## DATA SHOWN
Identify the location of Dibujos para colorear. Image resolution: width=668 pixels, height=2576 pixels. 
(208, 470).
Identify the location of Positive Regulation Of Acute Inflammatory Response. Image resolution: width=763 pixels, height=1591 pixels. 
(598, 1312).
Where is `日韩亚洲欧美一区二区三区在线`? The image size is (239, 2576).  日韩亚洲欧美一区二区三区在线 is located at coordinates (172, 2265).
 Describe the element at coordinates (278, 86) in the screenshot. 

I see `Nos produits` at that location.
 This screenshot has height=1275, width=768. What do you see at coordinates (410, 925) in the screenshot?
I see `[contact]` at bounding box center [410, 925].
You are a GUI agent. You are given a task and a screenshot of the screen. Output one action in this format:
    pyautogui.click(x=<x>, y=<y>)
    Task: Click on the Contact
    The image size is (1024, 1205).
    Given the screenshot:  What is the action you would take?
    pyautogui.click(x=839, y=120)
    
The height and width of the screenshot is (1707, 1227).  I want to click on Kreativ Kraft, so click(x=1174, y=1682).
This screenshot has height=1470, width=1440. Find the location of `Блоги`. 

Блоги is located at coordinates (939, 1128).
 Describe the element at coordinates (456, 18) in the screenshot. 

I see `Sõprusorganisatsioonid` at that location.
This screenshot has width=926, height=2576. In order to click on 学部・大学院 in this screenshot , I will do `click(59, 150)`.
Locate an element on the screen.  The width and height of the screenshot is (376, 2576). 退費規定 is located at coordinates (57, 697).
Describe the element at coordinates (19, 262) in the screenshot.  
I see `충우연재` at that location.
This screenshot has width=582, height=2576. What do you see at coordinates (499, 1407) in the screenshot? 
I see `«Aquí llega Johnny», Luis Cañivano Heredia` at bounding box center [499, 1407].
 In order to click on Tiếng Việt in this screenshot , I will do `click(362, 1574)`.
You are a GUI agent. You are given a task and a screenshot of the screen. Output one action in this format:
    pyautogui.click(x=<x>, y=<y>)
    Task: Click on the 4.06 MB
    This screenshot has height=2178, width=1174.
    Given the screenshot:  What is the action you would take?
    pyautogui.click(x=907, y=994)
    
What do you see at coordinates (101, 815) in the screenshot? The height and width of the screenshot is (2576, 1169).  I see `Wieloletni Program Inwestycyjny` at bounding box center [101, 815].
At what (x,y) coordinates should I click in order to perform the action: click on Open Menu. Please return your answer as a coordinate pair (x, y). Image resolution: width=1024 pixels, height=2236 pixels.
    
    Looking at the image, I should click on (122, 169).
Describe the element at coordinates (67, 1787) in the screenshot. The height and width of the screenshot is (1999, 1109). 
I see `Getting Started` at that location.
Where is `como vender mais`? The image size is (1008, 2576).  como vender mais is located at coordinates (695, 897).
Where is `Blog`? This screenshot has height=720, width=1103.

## WORK INSTRUCTIONS
When you have gone through the records above, say how many lines include the word "Where", and write nothing besides that number.

## RESPONSE TO THIS TASK
3